» **Task brief**:
Your answer should be every line with the word "예정이다", copied from the data below.
────────────────────────────────────────
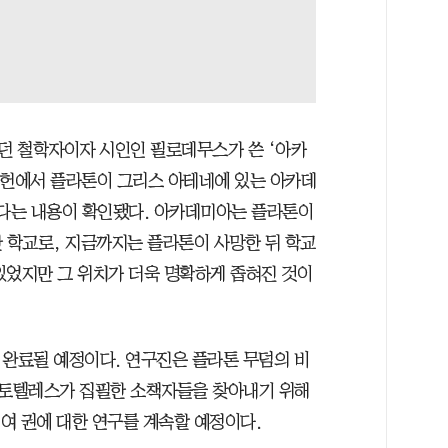
던 철학자이자 시인인 필로데무스가 쓴 ‘아카
문헌에서 플라톤이 그리스 아테네에 있는 아카데
혔다는 내용이 확인됐다. 아카데미아는 플라톤이
립한 학교로, 지금까지는 플라톤이 사망한 뒤 학교
있었지만 그 위치가 더욱 명확하게 좁혀진 것이
에 완료될 예정이다. 연구진은 플라톤 무덤의 비
토텔레스가 집필한 소책자들을 찾아내기 위해
0여 권에 대한 연구를 계속할 예정이다.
────────────────────────────────────────
» **Written answer**:
에 완료될 예정이다. 연구진은 플라톤 무덤의 비
0여 권에 대한 연구를 계속할 예정이다.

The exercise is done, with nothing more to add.